Basic linear algebra subroutines are a standard library interface for manipulating dense vectors and matrices. There are 3 levels of BLAS routines.

1. Vectors $O(n)$ flops. $O(n)$ data.
1. $x \cdot y = z$
2. Matrix-vector $O(n^2)$ flops. $O(n^2)$ data.
1. $Ax = B$
3. Matrix-matrix $O(n^3)$ flops. $O(n^2)$ data.
1. $AB = C$

## Locality and memory

Matrices are usually stored as contiguous arrays, in column major order. The two costs of operations are

• arithmetic operations (flops)
• time spent fetching data (communication).

The cost of communication is much higher than the cost of a floating point operation.

💡 Communication takes about 100 cycles to fetch something.

Memories are optimized for

• spatial locality
• It is faster to access data sequentially that is close to each other.
• temporal locality
• This includes reusing data in cache.

## Examples of matrix vector products

Here is a basic implementation of matrix-vector multiplication.

function matvec_row(A, x)
m, n = size(A)
y = zeros(eltype(x), m)
for i = 1:m
for j = 1:n
y[i] += A[i,j] * x[j]
end
end
return y
end


This has some spatial locality in $y$ because it is reusing cache.
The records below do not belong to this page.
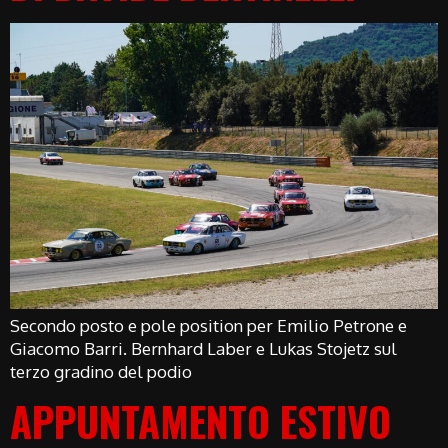
Secondo posto e pole position per Emilio Petrone e
Giacomo Barri. Bernhard Laber e Lukas Stojetz sul
terzo gradino del podio
APPUNTAMENTO ESTIVO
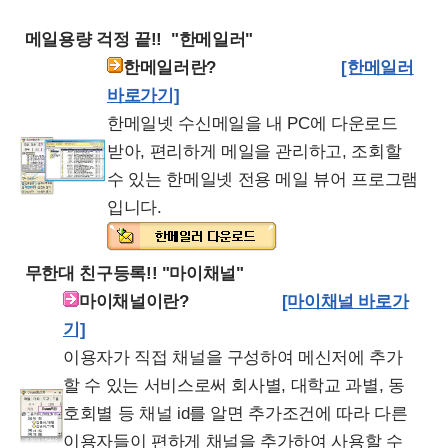
메일용량 걱정 끝!! "한메일러"
한메일러란?
[한메일러
바로가기]
한메일넷 수신메일을 내
PC에 다운로드
받아, 편리하게 메일을 관리하고, 조회할
수 있는 한메일넷 전용 메일 뷰어 프로그램
입니다.
무한대 친구등록!! "마이채널"
마이채널이란?
[마이채널 바로가
기]
이용자가 직접 채널을 구성하여 메신저에 추가
할 수 있는 서비스로써 회사별
, 대학교 과별, 동
호회별 등 채널 id를 알면 추가조건에 따라 다른
이용자들이 편하게 채널을 추가하여 사용할 수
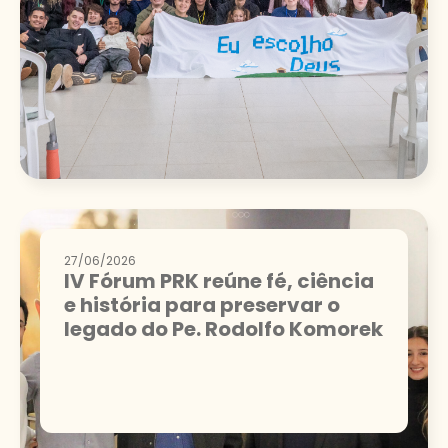
27/06/2026
IV Fórum PRK reúne fé, ciência
e história para preservar o
legado do Pe. Rodolfo Komorek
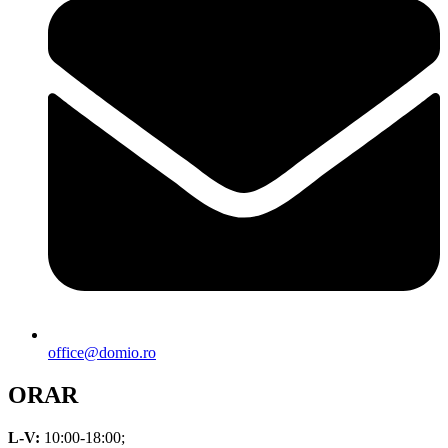
office@domio.ro
ORAR
L-V:
10:00-18:00;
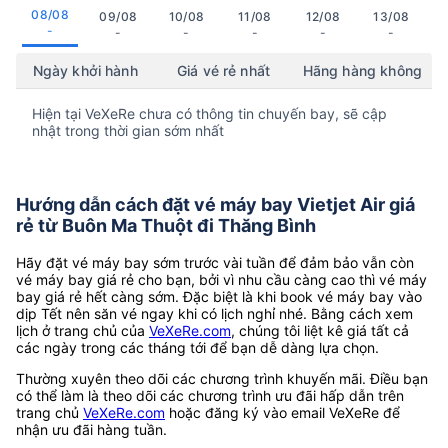
08/08
09/08
10/08
11/08
12/08
13/08
-
-
-
-
-
-
Ngày khởi hành
Giá vé rẻ nhất
Hãng hàng không
Hiện tại VeXeRe chưa có thông tin chuyến bay, sẽ cập
nhật trong thời gian sớm nhất
Hướng dẫn cách đặt vé máy bay Vietjet Air giá
rẻ từ Buôn Ma Thuột đi Thăng Bình
Hãy đặt vé máy bay sớm trước vài tuần để đảm bảo vẫn còn
vé máy bay giá rẻ cho bạn, bởi vì nhu cầu càng cao thì vé máy
bay giá rẻ hết càng sớm. Đặc biệt là khi book vé máy bay vào
dịp Tết nên săn vé ngay khi có lịch nghỉ nhé. Bằng cách xem
lịch ở trang chủ của
VeXeRe.com
, chúng tôi liệt kê giá tất cả
các ngày trong các tháng tới để bạn dễ dàng lựa chọn.
Thường xuyên theo dõi các chương trình khuyến mãi. Điều bạn
có thể làm là theo dõi các chương trình ưu đãi hấp dẫn trên
trang chủ
VeXeRe.com
hoặc đăng ký vào email VeXeRe để
nhận ưu đãi hàng tuần.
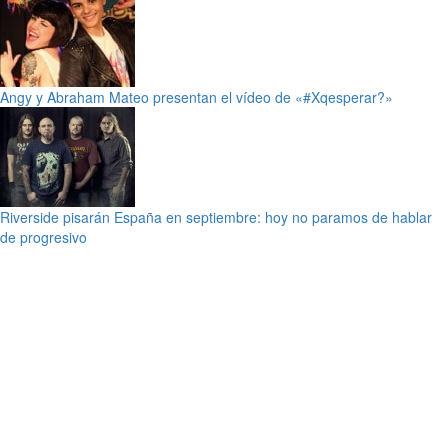
Angy y Abraham Mateo presentan el vídeo de «#Xqesperar?»
Riverside pisarán España en septiembre: hoy no paramos de hablar
de progresivo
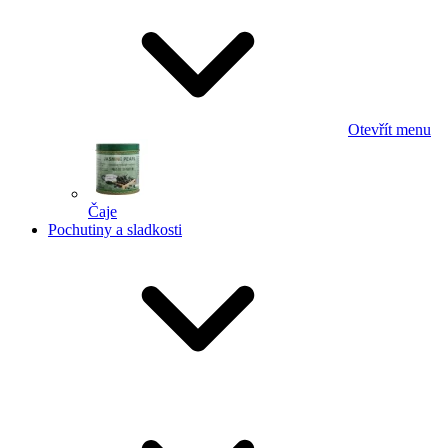
Otevřít menu
Čaje
Pochutiny a sladkosti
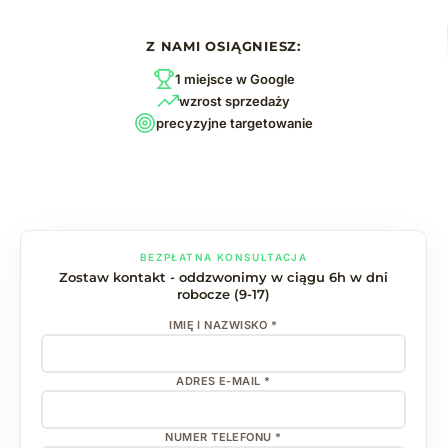
Z NAMI OSIĄGNIESZ:
1 miejsce w Google
wzrost sprzedaży
precyzyjne targetowanie
BEZPŁATNA KONSULTACJA
Zostaw kontakt - oddzwonimy w ciągu 6h w dni
robocze (9-17)
IMIĘ I NAZWISKO *
ADRES E-MAIL *
NUMER TELEFONU *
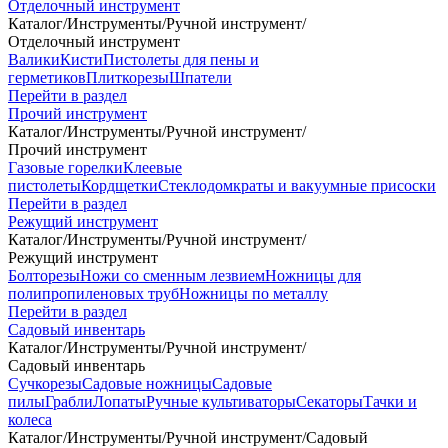
Отделочный инструмент
Каталог
/
Инструменты
/
Ручной инструмент
/
Отделочный инструмент
Валики
Кисти
Пистолеты для пены и
герметиков
Плиткорезы
Шпатели
Перейти в раздел
Прочий инструмент
Каталог
/
Инструменты
/
Ручной инструмент
/
Прочий инструмент
Газовые горелки
Клеевые
пистолеты
Кордщетки
Стеклодомкраты и вакуумные присоски
Перейти в раздел
Режущий инструмент
Каталог
/
Инструменты
/
Ручной инструмент
/
Режущий инструмент
Болторезы
Ножи со сменным лезвием
Ножницы для
полипропиленовых труб
Ножницы по металлу
Перейти в раздел
Садовый инвентарь
Каталог
/
Инструменты
/
Ручной инструмент
/
Садовый инвентарь
Сучкорезы
Садовые ножницы
Садовые
пилы
Грабли
Лопаты
Ручные культиваторы
Секаторы
Тачки и
колеса
Каталог
/
Инструменты
/
Ручной инструмент
/
Садовый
It has some temporal locality in $x$ because it is sequentially calling the pointer.

However, this is slower than iterating over the $n$ then $m$! This is because the column-wise implementation has spatial locality for both $i$ and $j$.

### Matrix multiplication

Notice that for BLAS3 operations, it takes $O(n^3)$ flops but uses $O(n^2)$ data. This creates a big opportunity for efficiency.

One way we can try to compute this is by the inner product. Suppose we want to compute $C = AB$. We can write $A$ as a $n\times 1$ matrix.
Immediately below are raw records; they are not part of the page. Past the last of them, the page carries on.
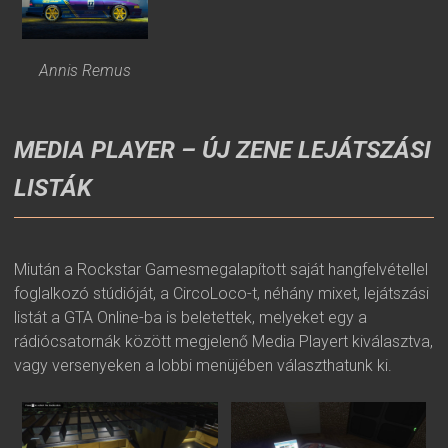
Annis Remus
MEDIA PLAYER – ÚJ ZENE LEJÁTSZÁSI
LISTÁK
Miután a Rockstar Gamesmegalapított saját hangfelvétellel
foglalkozó stúdióját, a CircoLoco-t, néhány mixet, lejátszási
listát a GTA Online-ba is beletettek, melyeket egy a
rádiócsatornák között megjelenő Media Playert kiválasztva,
vagy versenyeken a lobbi menüjében választhatunk ki.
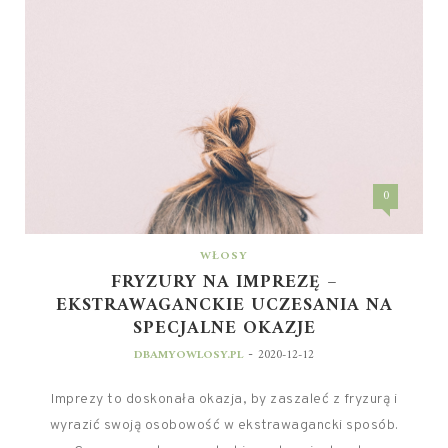
0
WŁOSY
FRYZURY NA IMPREZĘ –
EKSTRAWAGANCKIE UCZESANIA NA
SPECJALNE OKAZJE
-
DBAMYOWLOSY.PL
2020-12-12
Imprezy to doskonała okazja, by zaszaleć z fryzurą i
wyrazić swoją osobowość w ekstrawagancki sposób.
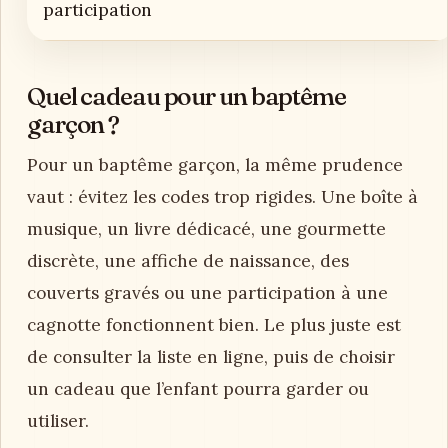
participation
Quel cadeau pour un baptême
garçon ?
Pour un baptême garçon, la même prudence
vaut : évitez les codes trop rigides. Une boîte à
musique, un livre dédicacé, une gourmette
discrète, une affiche de naissance, des
couverts gravés ou une participation à une
cagnotte fonctionnent bien. Le plus juste est
de consulter la liste en ligne, puis de choisir
un cadeau que l’enfant pourra garder ou
utiliser.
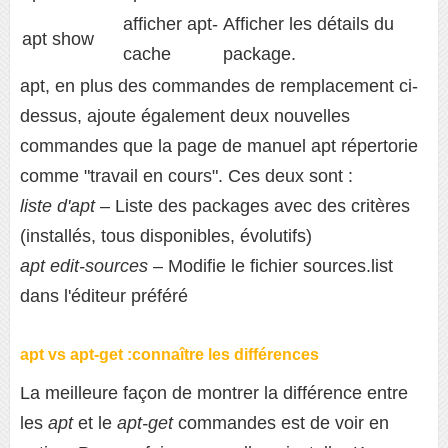
afficher apt-
Afficher les détails du
apt show
cache
package.
apt, en plus des commandes de remplacement ci-
dessus, ajoute également deux nouvelles
commandes que la page de manuel apt répertorie
comme "travail en cours". Ces deux sont :
liste d'apt
– Liste des packages avec des critères
(installés, tous disponibles, évolutifs)
apt edit-sources
– Modifie le fichier sources.list
dans l'éditeur préféré
apt vs apt-get :connaître les différences
La meilleure façon de montrer la différence entre
les
apt
et le
apt-get
commandes est de voir en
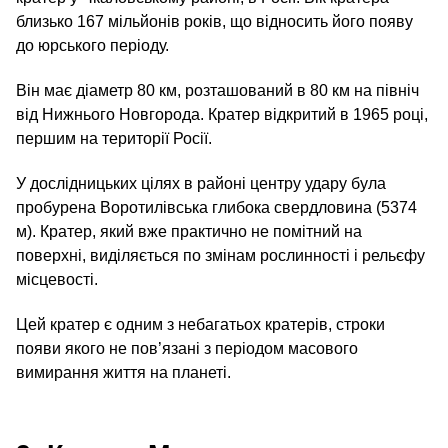
близько 167 мільйонів років, що відносить його появу
до юрського періоду.
Він має діаметр 80 км, розташований в 80 км на північ
від Нижнього Новгорода. Кратер відкритий в 1965 році,
першим на території Росії.
У дослідницьких цілях в районі центру удару була
пробурена Воротилівська глибока свердловина (5374
м). Кратер, який вже практично не помітний на
поверхні, виділяється по змінам рослинності і рельєфу
місцевості.
Цей кратер є одним з небагатьох кратерів, строки
появи якого не пов’язані з періодом масового
вимирання життя на планеті.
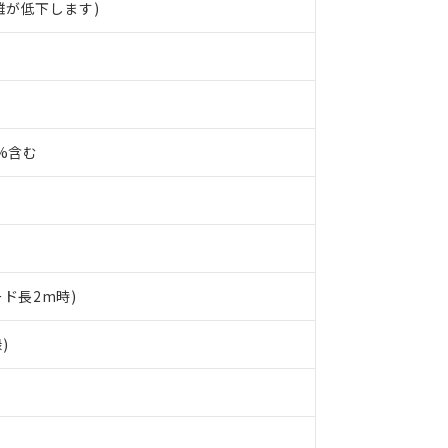
離が低下します)
0%含む
ード長2m時)
)
 RoHS指令（10物質）の非含有に対応した製品が提供可能な商品です
oHS指令（10物質）の非含有に対応した製品に切り替える予定のある
 RoHS指令（10物質）の非含有に非対応の商品で、対応品を出す予
 RoHS指令（10物質）の非含有の対応状況を調査中または確認中の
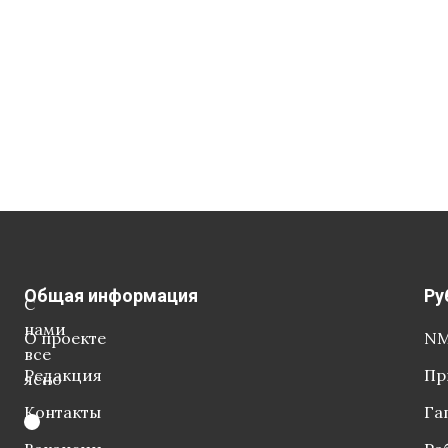
Общая информация
Ру
С
нами
О проекте
NM
все
Редакция
Пр
ясно
Контакты
Га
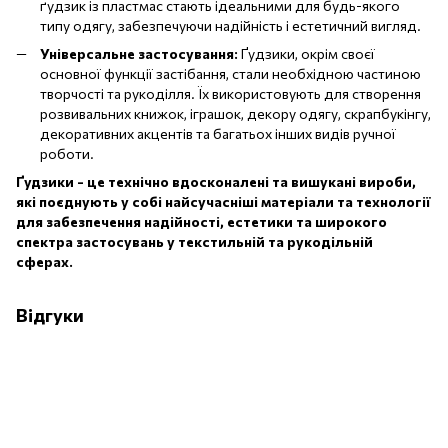
ґудзик із пластмас стають ідеальними для будь-якого
типу одягу, забезпечуючи надійність і естетичний вигляд.
Універсальне застосування:
Ґудзики, окрім своєї
основної функції застібання, стали необхідною частиною
творчості та рукоділля. Їх використовують для створення
розвивальних книжок, іграшок, декору одягу, скрапбукінгу,
декоративних акцентів та багатьох інших видів ручної
роботи.
Ґудзики - це технічно вдосконалені та вишукані вироби,
які поєднують у собі найсучасніші матеріали та технології
для забезпечення надійності, естетики та широкого
спектра застосувань у текстильній та рукодільній
сферах.
Відгуки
$C= \begin{bmatrix} a_1^T\\\vdots\\a_m^T \end{bmatrix} \begin{bmatrix}b_1&\dots& b_n\end{bmatrix}\\ C_{ij} = a_i^T b_j$

We can also try computing an outer product.
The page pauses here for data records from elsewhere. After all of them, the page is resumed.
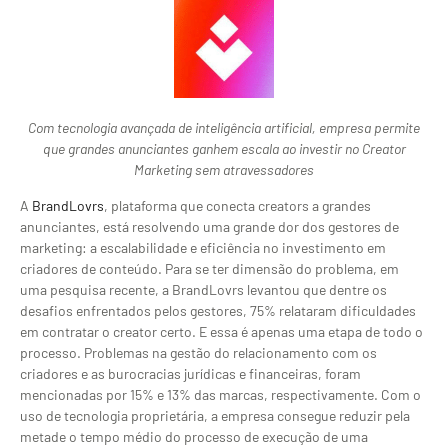
Com tecnologia avançada de inteligência artificial, empresa permite
que grandes anunciantes ganhem escala ao investir no Creator
Marketing sem atravessadores
A
BrandLovrs
, plataforma que conecta creators a grandes
anunciantes, está resolvendo uma grande dor dos gestores de
marketing: a escalabilidade e eficiência no investimento em
criadores de conteúdo. Para se ter dimensão do problema, em
uma pesquisa recente, a BrandLovrs levantou que dentre os
desafios enfrentados pelos gestores, 75% relataram dificuldades
em contratar o creator certo. E essa é apenas uma etapa de todo o
processo. Problemas na gestão do relacionamento com os
criadores e as burocracias jurídicas e financeiras, foram
mencionadas por 15% e 13% das marcas, respectivamente. Com o
uso de tecnologia proprietária, a empresa consegue reduzir pela
metade o tempo médio do processo de execução de uma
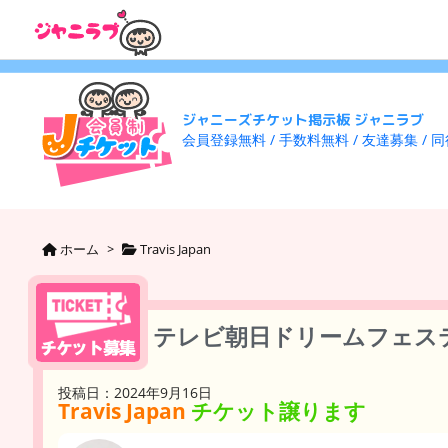
ジャニーズチケット掲示板 ジャニラブ
会員登録無料 / 手数料無料 / 友達募集 / 
ホーム
>
Travis Japan
テレビ朝日ドリームフェステ
投稿日：2024年9月16日
Travis Japan
チケット譲ります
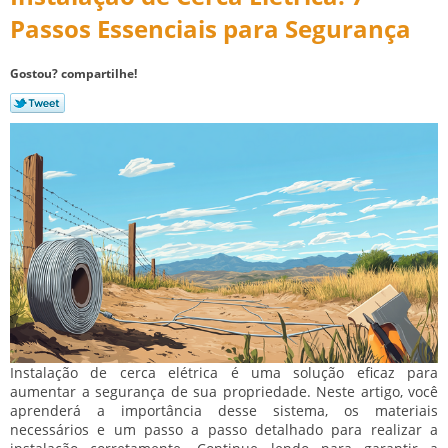
Passos Essenciais para Segurança
Gostou? compartilhe!
Instalação de cerca elétrica é uma solução eficaz para
aumentar a segurança de sua propriedade. Neste artigo, você
aprenderá a importância desse sistema, os materiais
necessários e um passo a passo detalhado para realizar a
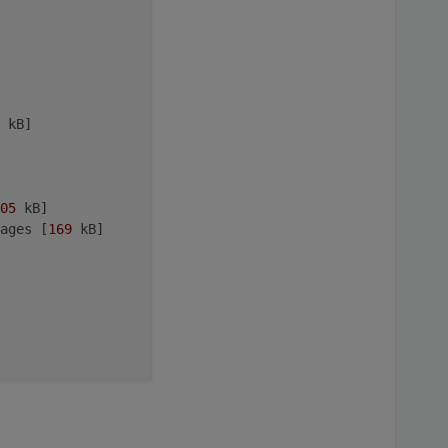
 kB]
.54.5+dfsg-1]

05
 kB]
om: 2.54.5+dfsg-1]

ages [
169
 kB]
 2.54.5+dfsg-1]

8.1-5+b1]

6]

]
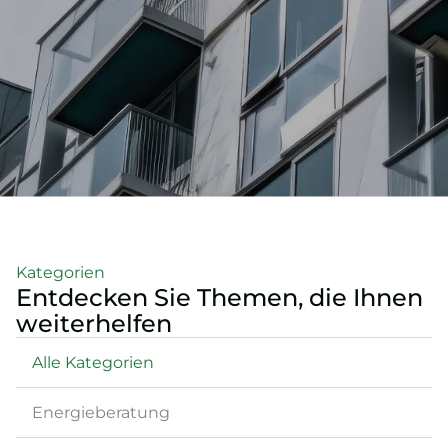
Kategorien
Entdecken Sie Themen, die Ihnen
weiterhelfen
Alle Kategorien
Energieberatung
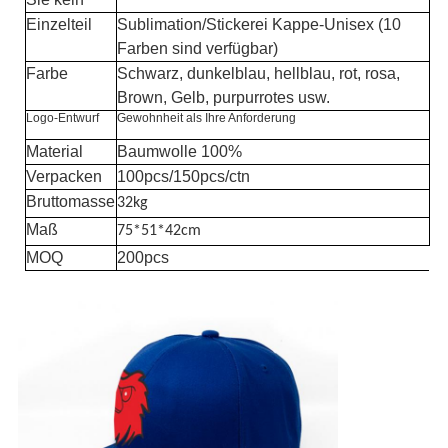
Einzelteil
Sublimation/Stickerei Kappe-Unisex (10
Farben sind verfügbar)
Farbe
Schwarz, dunkelblau, hellblau, rot, rosa,
Brown, Gelb, purpurrotes usw.
Logo-Entwurf
Gewohnheit als Ihre Anforderung
Material
Baumwolle 100%
Verpacken
100pcs/150pcs/ctn
Bruttomasse
32kg
Maß
75*51*42cm
MOQ
200pcs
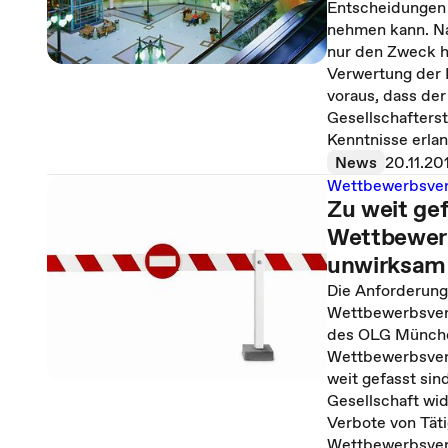
Entscheidungen 
nehmen kann. Na
nur den Zweck ha
Verwertung der 
voraus, dass de
Gesellschafters
Kenntnisse erlan
News
20.11.20
Wettbewerbsve
Zu weit ge
Wettbewerb
unwirksam 
Die Anforderung
Wettbewerbsverb
des OLG München
Wettbewerbsverb
weit gefasst sin
Gesellschaft wi
Verbote von Tät
Wettbewerbsverb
$C= \begin{bmatrix}a_1&\dots& a_n\end{bmatrix}\begin{bmatrix} b_1^T\\\vdots\\b_m^T \end{bmatrix} \\ C_{ij} = a_i b_j^T$

In practice, these can be made much faster by blocking.

## Blocking

Blocking is a way to increase temporal locality by representing matrices as smaller matrices. It allocates memory that can be allocated fast.

## Structured matrices

There are a couple important matrices that we should know.

1. Structured matrices
1. Diagonal
2. Tridiagonal
3. Permutation
1. One nonzero per row/col